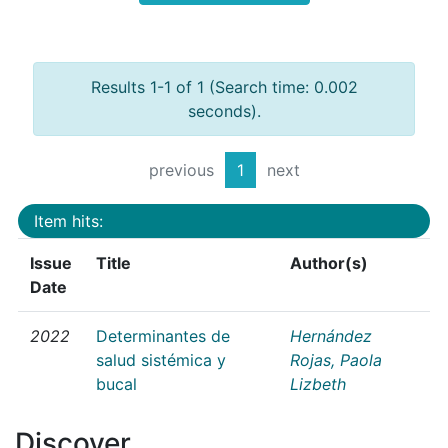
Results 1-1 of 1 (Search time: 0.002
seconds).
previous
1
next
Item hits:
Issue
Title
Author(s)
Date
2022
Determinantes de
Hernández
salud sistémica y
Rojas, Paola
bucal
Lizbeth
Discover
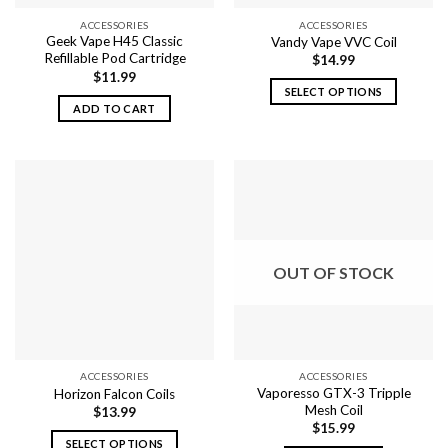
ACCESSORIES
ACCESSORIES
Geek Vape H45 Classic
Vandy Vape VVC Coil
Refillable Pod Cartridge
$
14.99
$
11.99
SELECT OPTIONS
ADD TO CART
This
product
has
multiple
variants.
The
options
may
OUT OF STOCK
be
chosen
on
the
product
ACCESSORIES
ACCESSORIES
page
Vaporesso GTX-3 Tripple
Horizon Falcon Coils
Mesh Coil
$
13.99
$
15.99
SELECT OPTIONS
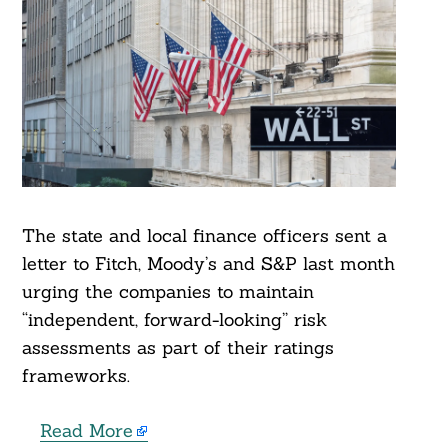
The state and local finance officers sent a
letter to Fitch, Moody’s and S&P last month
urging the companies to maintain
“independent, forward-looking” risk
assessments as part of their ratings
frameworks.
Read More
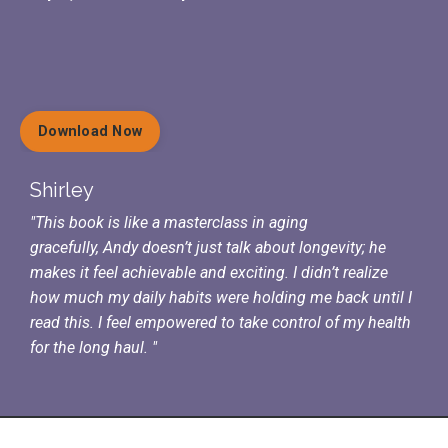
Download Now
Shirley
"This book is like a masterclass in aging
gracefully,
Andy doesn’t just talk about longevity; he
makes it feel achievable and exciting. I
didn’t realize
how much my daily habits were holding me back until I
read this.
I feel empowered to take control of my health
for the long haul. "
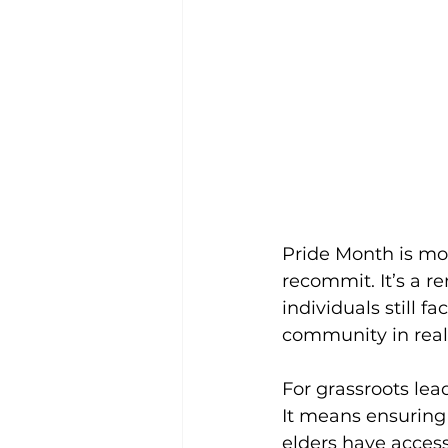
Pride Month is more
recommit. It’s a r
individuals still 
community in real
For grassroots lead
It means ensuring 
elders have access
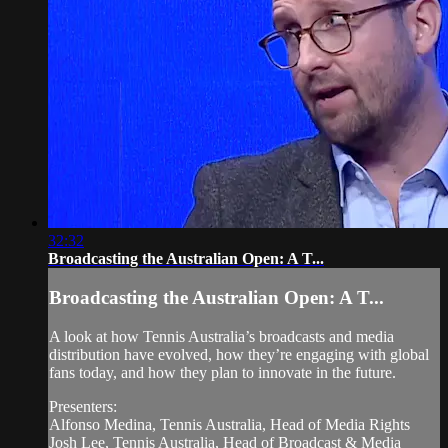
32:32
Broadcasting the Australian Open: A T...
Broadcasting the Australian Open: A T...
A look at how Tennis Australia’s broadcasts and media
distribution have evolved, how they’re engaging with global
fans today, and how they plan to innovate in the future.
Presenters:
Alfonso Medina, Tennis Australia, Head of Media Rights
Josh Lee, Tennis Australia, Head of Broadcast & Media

◆ ◆ ◆

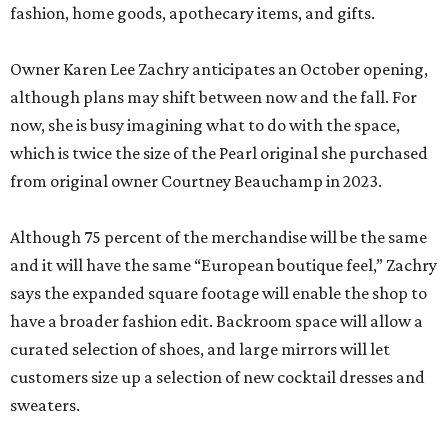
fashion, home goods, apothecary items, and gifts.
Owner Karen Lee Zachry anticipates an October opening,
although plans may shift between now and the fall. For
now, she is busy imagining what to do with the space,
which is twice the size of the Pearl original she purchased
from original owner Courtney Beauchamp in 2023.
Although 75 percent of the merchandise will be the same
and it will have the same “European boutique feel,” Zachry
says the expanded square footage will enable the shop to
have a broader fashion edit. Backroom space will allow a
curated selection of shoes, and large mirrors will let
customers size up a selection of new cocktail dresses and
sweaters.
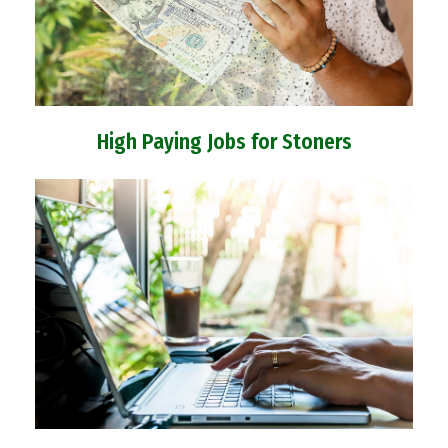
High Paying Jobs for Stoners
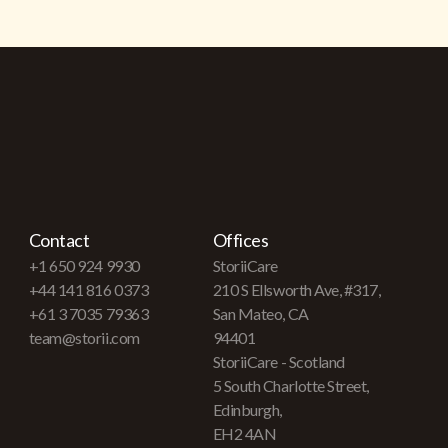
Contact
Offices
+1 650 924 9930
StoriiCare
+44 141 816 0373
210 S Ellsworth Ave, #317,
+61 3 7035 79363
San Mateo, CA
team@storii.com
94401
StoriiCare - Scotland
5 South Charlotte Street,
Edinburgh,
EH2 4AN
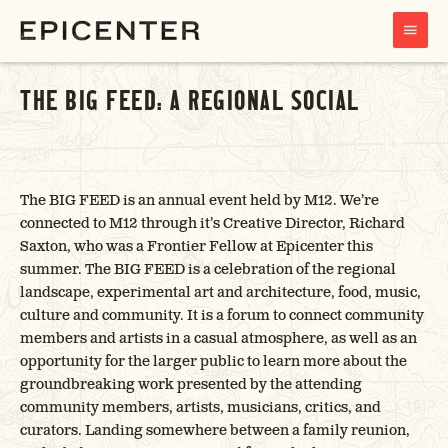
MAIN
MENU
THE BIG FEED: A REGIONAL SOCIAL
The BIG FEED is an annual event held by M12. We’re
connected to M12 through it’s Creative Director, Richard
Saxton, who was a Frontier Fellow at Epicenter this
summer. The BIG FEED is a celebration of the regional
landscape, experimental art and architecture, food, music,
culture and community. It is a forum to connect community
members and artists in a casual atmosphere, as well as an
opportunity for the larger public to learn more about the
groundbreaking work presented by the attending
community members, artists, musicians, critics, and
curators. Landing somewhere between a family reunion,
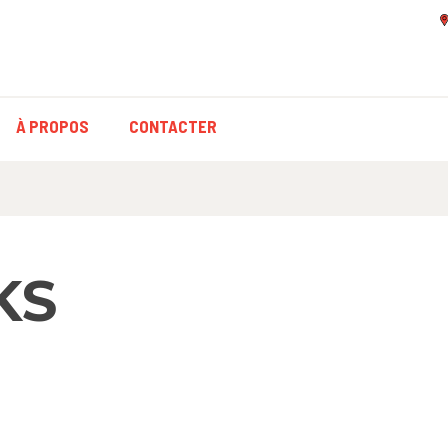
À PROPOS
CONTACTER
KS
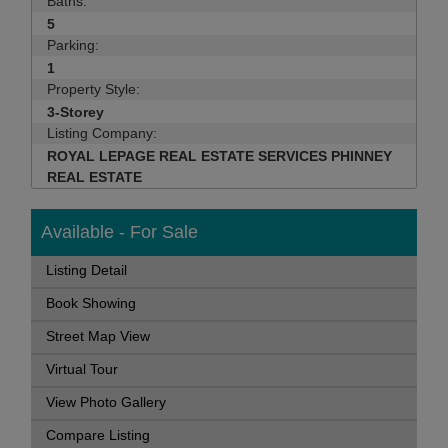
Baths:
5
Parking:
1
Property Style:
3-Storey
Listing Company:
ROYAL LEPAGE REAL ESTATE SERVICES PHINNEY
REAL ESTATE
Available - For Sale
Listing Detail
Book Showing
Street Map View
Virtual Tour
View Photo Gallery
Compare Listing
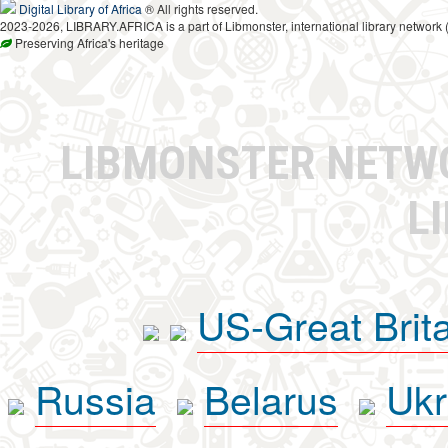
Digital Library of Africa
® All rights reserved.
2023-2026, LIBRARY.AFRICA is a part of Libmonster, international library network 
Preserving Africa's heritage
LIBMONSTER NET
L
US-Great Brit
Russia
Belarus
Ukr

◆ ◆ ◆

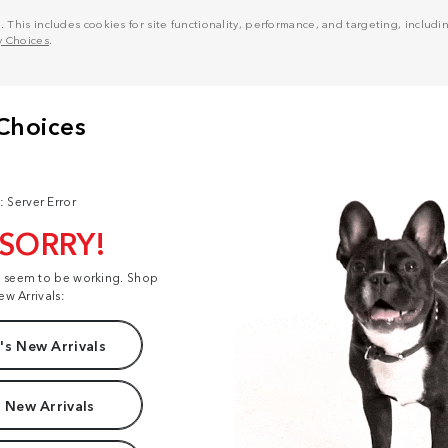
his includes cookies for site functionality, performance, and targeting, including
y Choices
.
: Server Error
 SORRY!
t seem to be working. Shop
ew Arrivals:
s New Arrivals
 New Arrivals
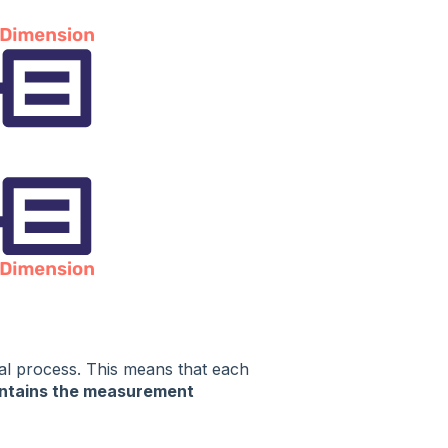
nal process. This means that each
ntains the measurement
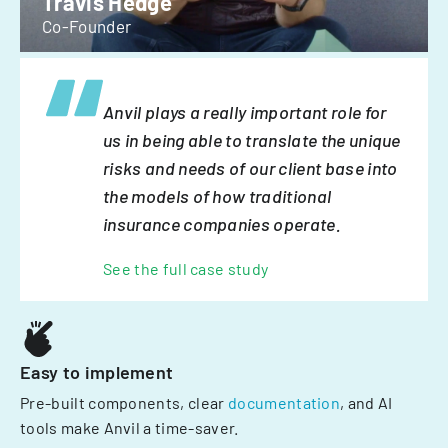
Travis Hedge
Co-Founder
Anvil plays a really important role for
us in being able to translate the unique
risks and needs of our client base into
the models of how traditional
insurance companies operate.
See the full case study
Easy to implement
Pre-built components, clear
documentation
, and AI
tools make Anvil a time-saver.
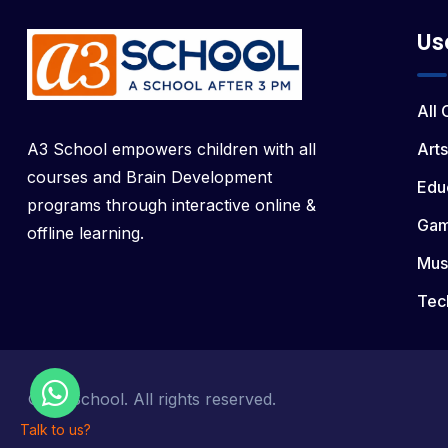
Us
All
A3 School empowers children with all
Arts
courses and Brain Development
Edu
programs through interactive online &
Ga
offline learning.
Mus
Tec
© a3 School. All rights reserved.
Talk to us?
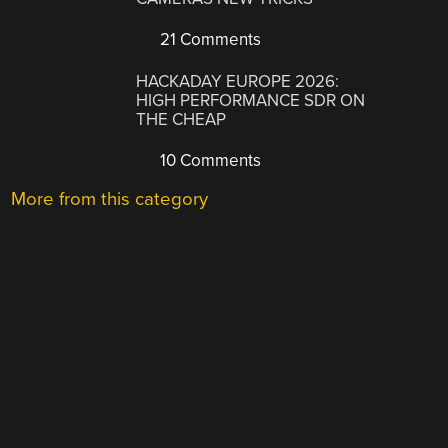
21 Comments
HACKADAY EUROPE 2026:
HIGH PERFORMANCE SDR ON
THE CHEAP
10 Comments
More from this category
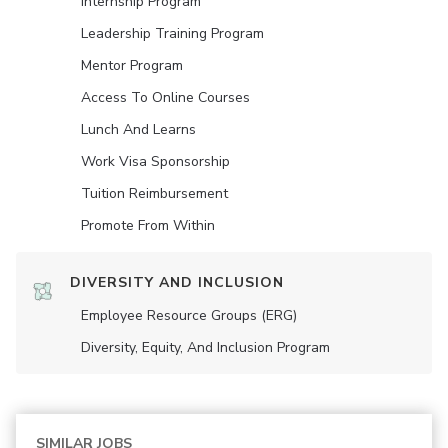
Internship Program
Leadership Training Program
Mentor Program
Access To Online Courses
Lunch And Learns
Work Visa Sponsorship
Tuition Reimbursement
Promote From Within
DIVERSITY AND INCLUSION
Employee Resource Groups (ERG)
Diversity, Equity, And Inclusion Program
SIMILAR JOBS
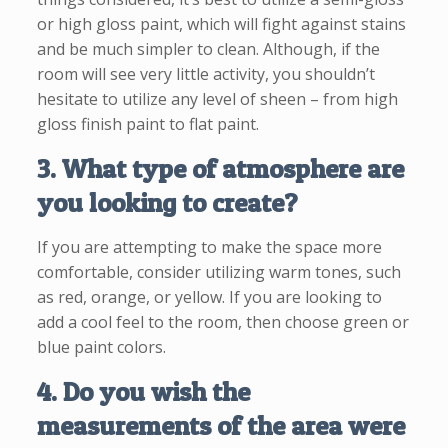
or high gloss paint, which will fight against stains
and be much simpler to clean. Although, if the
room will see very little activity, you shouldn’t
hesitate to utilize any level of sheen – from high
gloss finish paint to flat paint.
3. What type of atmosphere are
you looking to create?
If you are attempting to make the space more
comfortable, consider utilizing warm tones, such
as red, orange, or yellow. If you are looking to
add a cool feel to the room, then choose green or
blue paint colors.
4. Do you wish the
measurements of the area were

◆ ◆ ◆

:: Description of the task ::
Using the entries above, return exactly the lines from the line with "comfortable, consider utilizing" to the line with "measurements of the area were", counting both of those lines.

:: Exercise response ::
comfortable, consider utilizing warm tones, such
as red, orange, or yellow. If you are looking to
add a cool feel to the room, then choose green or
blue paint colors.
4. Do you wish the
measurements of the area were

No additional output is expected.